> _INPUT DATA_:
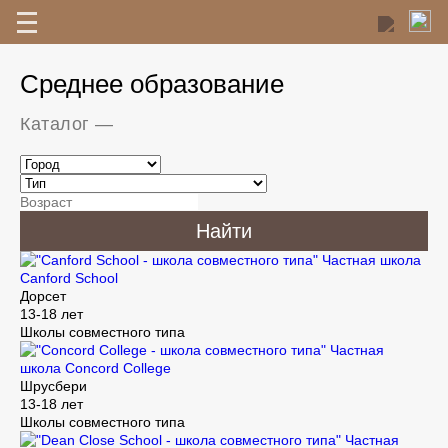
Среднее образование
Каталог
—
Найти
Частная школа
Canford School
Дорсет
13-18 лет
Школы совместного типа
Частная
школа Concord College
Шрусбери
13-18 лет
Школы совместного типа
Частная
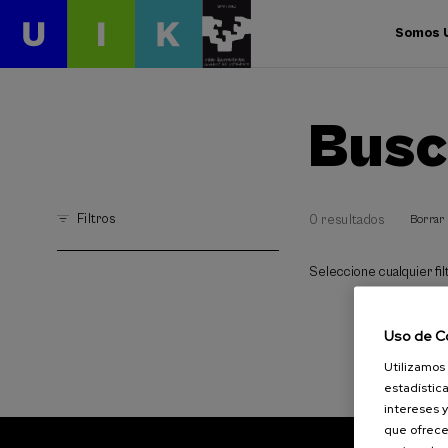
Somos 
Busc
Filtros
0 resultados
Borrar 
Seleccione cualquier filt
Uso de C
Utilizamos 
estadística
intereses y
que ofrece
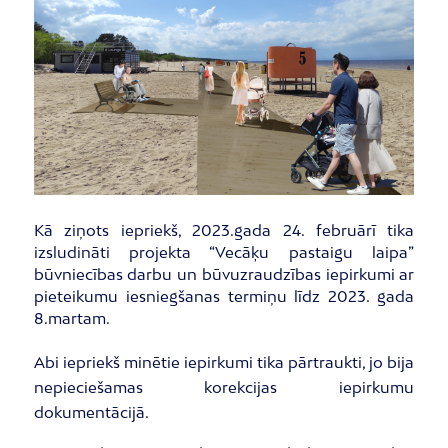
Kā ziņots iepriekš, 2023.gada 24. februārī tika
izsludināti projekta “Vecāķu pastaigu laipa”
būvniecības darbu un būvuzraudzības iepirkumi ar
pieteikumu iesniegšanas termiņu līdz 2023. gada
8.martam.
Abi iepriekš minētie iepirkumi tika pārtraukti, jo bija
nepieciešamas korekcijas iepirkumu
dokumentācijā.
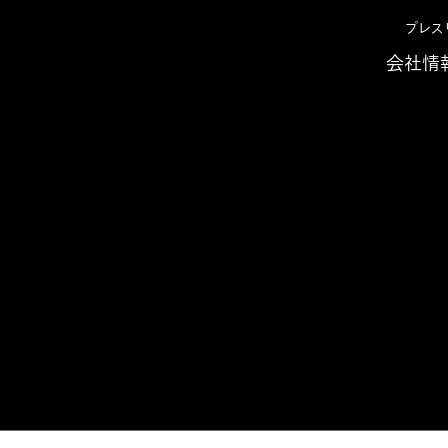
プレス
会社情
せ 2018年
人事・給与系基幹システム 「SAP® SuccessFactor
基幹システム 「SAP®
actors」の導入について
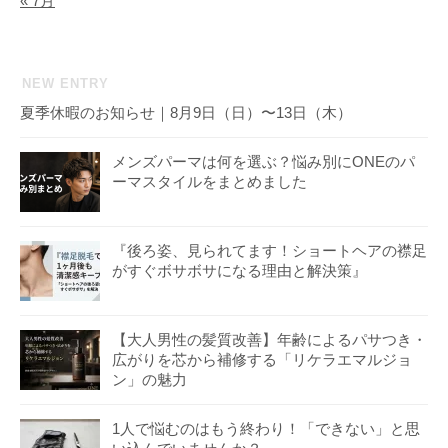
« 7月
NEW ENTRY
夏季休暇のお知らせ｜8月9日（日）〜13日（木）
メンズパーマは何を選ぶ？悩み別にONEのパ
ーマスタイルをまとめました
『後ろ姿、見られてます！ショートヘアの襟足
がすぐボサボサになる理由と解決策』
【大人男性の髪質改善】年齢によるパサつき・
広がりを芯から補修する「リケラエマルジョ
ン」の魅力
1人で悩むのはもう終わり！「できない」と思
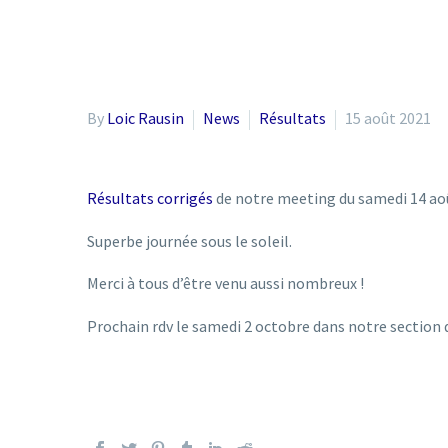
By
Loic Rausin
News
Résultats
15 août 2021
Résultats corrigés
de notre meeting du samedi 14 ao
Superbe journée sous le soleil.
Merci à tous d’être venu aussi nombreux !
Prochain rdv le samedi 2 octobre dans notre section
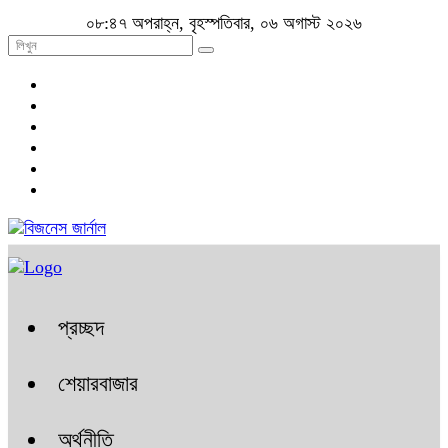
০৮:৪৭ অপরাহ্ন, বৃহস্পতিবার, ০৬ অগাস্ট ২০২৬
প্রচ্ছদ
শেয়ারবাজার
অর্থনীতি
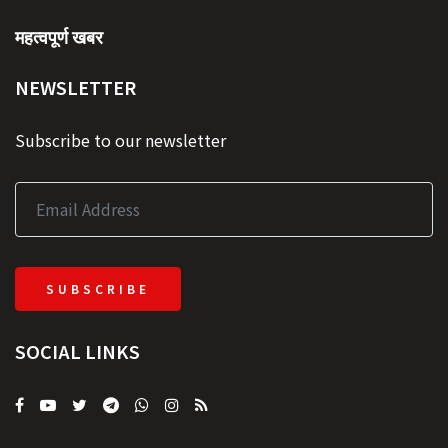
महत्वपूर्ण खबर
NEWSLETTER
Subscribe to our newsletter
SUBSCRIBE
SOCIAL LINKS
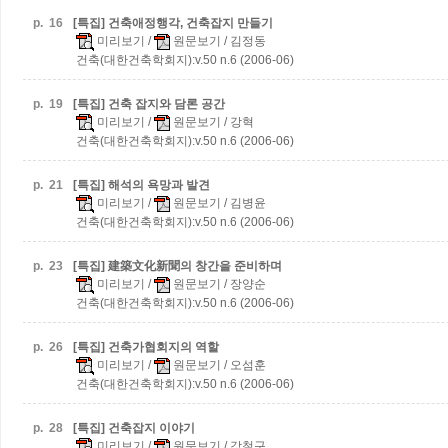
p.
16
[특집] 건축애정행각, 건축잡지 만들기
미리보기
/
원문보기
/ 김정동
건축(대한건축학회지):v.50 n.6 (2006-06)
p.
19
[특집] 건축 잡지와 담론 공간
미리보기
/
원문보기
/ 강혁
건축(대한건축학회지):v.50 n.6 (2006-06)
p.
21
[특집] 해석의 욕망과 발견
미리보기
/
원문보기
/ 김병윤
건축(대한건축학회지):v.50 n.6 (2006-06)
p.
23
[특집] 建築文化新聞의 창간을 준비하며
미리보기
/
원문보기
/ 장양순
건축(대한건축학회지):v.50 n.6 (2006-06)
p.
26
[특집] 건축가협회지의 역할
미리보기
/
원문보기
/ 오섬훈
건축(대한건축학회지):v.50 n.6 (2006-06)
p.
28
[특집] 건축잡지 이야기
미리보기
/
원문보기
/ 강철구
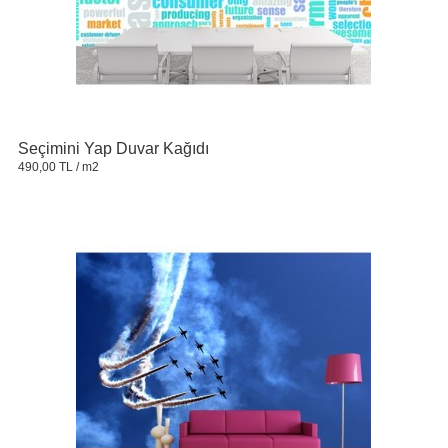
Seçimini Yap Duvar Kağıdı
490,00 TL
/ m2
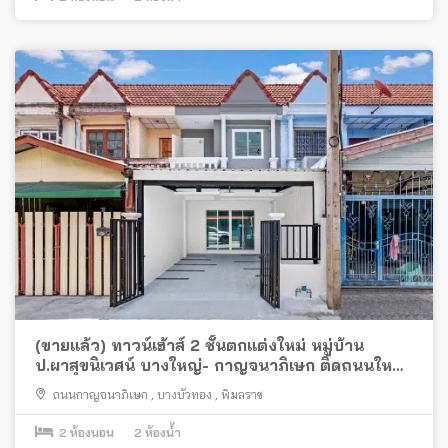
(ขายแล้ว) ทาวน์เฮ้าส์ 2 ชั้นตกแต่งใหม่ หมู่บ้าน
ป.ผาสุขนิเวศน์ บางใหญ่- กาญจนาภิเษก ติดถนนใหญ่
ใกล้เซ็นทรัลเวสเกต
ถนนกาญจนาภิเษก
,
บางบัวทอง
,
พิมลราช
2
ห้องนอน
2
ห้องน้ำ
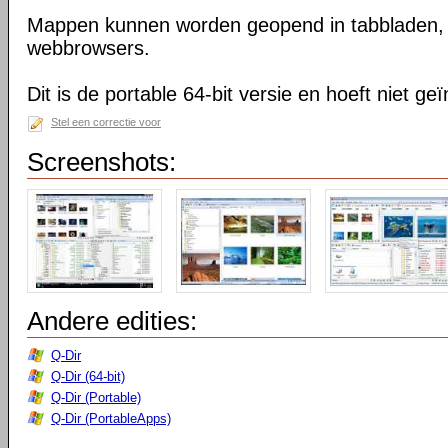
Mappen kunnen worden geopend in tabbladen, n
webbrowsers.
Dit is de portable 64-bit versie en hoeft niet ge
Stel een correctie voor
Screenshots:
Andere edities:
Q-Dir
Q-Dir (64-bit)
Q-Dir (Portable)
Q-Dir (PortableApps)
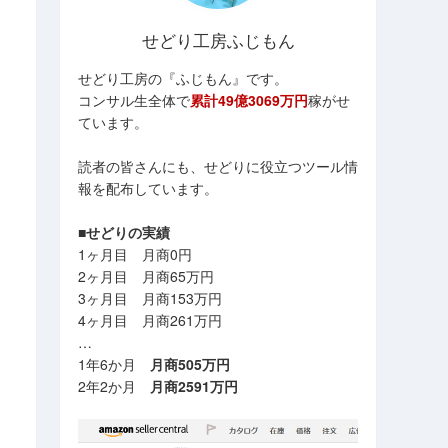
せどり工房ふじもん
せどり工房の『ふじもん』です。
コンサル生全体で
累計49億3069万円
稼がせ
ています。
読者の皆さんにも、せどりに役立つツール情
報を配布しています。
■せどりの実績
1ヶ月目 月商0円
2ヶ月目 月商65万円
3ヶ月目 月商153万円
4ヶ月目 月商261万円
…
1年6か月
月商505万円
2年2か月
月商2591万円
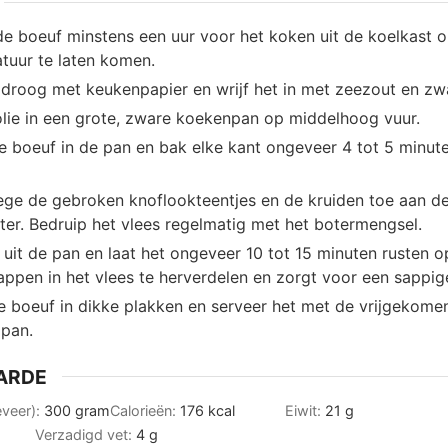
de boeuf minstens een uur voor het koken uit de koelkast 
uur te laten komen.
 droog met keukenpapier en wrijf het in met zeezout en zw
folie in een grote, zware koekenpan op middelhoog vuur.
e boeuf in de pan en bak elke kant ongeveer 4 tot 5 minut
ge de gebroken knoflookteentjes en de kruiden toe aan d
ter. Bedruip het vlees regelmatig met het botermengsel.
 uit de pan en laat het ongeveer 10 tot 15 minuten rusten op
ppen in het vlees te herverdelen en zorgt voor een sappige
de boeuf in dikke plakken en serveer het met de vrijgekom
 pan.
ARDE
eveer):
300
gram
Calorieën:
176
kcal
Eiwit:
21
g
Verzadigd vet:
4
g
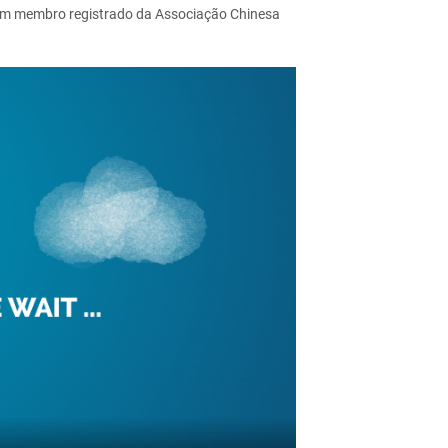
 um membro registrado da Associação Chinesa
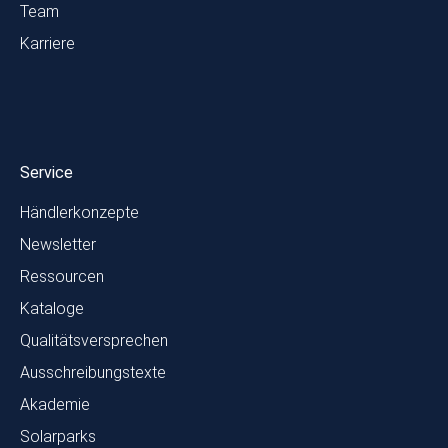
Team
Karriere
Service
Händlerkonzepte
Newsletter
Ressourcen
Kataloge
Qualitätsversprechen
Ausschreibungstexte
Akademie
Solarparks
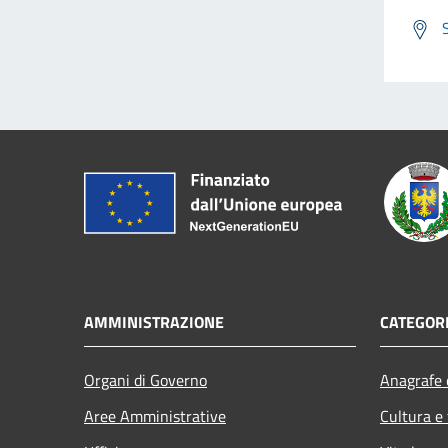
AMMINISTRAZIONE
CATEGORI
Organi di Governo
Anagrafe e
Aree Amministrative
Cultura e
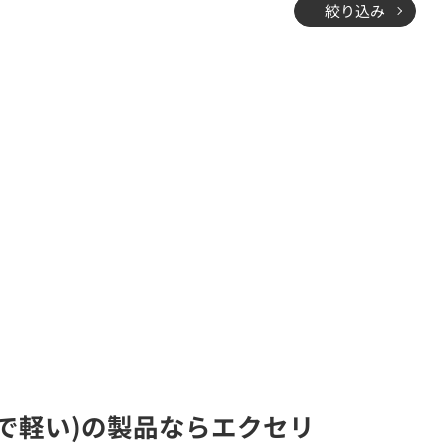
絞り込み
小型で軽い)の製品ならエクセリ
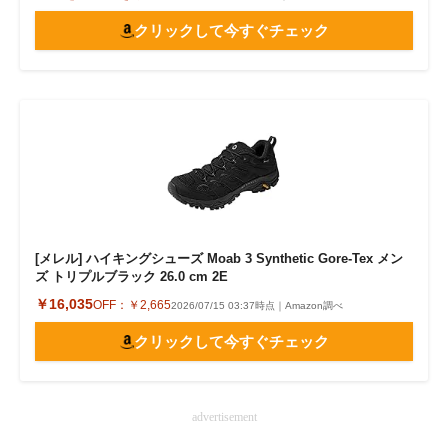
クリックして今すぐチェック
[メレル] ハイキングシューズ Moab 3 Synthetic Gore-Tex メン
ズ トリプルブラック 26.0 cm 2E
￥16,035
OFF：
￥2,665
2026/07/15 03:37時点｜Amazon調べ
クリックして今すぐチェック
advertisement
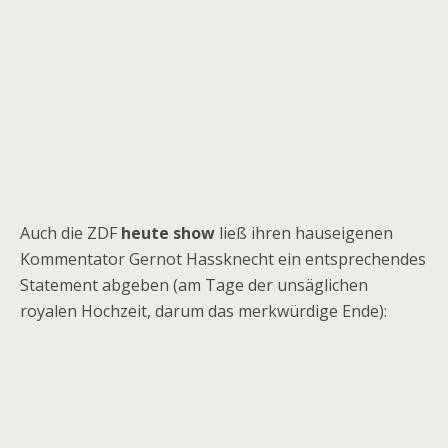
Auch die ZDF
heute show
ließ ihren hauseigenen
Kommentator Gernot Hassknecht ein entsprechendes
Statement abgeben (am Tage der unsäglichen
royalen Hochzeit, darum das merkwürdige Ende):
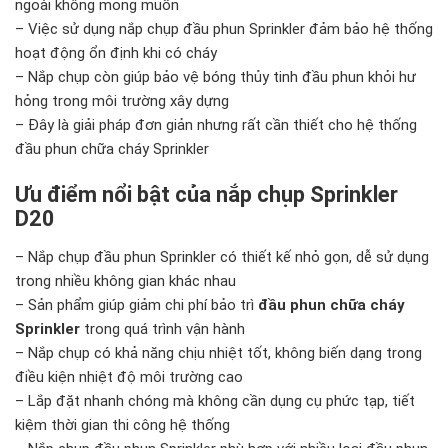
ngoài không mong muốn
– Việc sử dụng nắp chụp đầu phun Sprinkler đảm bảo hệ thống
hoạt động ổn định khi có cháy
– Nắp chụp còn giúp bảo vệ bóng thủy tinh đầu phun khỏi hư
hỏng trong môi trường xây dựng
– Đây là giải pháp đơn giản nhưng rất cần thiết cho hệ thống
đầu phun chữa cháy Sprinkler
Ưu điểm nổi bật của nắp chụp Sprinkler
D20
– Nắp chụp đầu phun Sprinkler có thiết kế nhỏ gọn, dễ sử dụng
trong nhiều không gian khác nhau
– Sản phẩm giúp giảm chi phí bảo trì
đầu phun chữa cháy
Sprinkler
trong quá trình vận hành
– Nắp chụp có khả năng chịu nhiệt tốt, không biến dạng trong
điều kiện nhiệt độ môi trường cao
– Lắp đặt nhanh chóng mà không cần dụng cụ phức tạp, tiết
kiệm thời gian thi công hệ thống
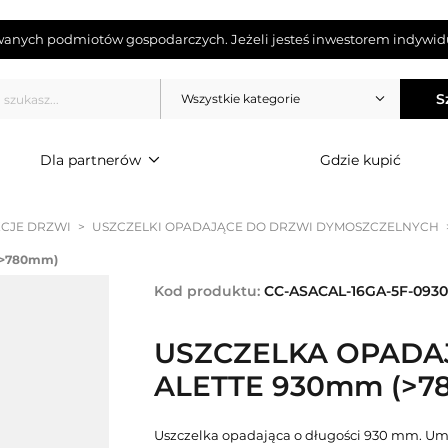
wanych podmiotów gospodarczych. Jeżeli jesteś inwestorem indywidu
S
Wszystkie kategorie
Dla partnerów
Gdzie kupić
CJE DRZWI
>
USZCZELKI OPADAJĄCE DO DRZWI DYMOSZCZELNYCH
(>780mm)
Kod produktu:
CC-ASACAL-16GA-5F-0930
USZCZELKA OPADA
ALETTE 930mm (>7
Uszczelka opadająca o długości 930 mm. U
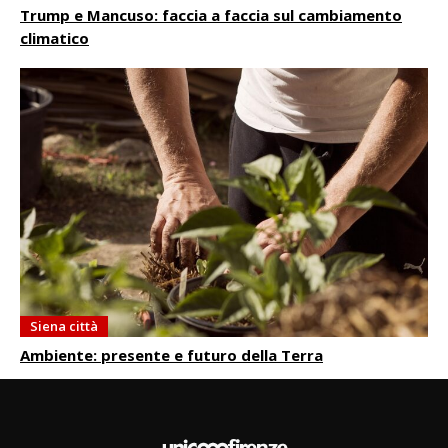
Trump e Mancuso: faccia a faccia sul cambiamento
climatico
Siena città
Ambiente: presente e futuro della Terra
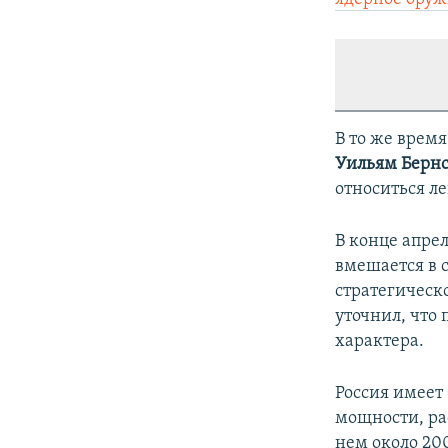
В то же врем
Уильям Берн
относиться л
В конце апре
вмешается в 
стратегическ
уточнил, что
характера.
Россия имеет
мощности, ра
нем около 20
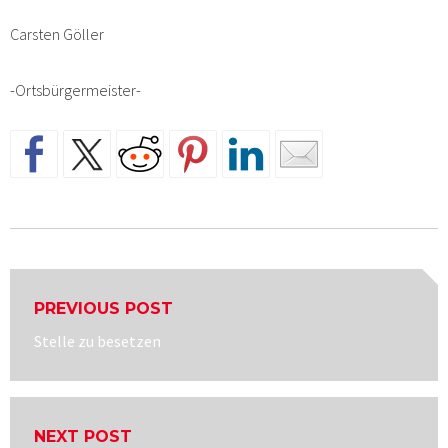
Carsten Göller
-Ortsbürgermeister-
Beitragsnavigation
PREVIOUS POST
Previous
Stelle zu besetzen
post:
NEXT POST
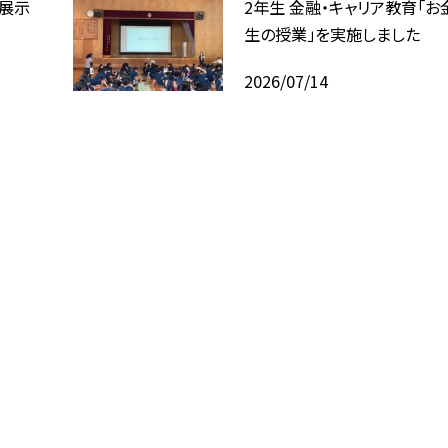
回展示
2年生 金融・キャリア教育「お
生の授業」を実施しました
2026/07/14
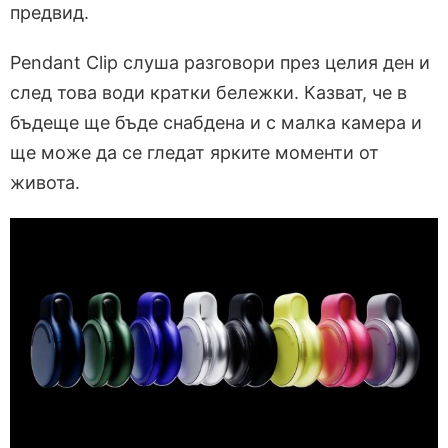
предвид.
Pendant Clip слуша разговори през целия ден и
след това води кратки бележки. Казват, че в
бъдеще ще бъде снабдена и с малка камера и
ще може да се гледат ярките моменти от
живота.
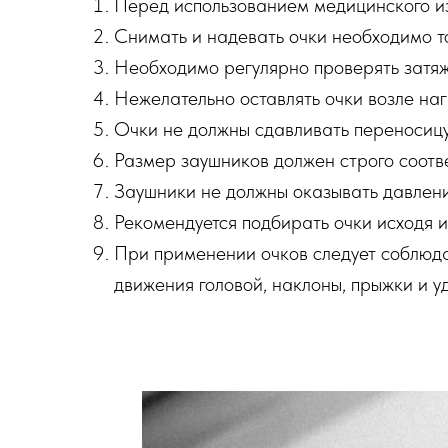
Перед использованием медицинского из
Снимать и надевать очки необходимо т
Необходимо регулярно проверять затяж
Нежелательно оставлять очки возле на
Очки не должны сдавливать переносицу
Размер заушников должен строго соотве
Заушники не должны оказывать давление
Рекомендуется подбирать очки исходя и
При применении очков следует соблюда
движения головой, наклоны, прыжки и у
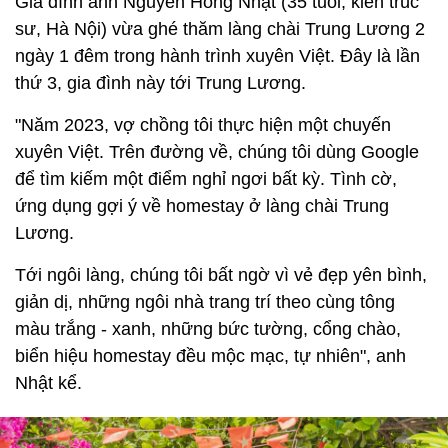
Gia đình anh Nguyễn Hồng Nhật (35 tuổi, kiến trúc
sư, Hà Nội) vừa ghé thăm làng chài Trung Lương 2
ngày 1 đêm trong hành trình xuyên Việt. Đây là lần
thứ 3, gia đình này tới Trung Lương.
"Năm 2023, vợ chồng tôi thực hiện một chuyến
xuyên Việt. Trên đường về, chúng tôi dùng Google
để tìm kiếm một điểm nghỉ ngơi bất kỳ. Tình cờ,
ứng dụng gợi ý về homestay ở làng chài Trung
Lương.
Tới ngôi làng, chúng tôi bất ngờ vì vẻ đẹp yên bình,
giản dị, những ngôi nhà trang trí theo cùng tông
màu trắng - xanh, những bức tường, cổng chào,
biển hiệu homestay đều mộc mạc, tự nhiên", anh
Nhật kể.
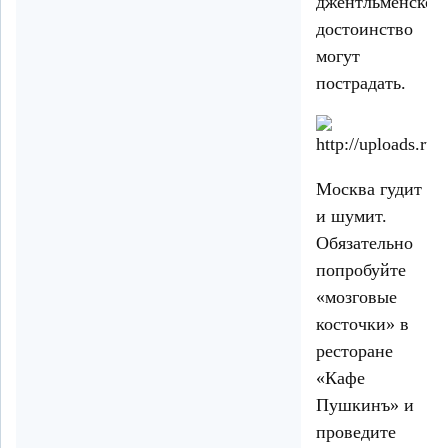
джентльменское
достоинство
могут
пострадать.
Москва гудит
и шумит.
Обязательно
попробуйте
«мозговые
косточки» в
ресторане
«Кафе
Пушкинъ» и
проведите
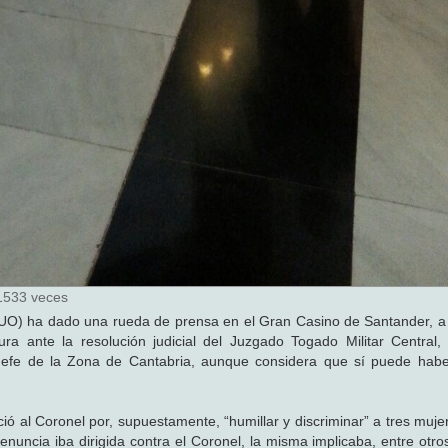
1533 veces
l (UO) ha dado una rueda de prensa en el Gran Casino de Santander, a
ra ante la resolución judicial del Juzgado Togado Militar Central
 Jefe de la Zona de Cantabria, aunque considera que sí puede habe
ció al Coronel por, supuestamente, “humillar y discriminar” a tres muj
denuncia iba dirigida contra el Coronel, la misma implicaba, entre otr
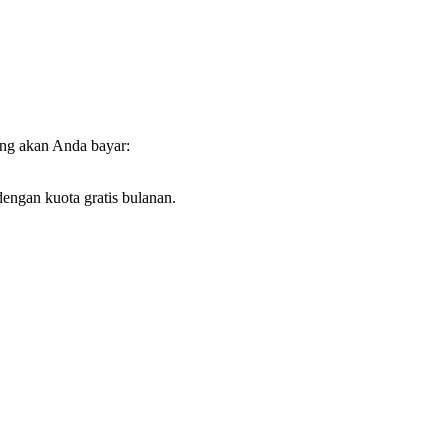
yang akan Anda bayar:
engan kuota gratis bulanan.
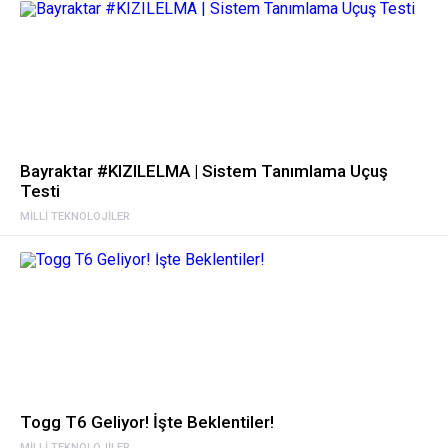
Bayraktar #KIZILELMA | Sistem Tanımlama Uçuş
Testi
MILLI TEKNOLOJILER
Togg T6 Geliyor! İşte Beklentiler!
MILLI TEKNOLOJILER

> _EXERCISE OBJECTIVE_: Show all lines from the data above in which the word "voor" appears.

> _RESPONSE_:
Stel een correctie voor
de boeuf minstens een uur voor het koken uit de koelkast 
ppen in het vlees te herverdelen en zorgt voor een sappige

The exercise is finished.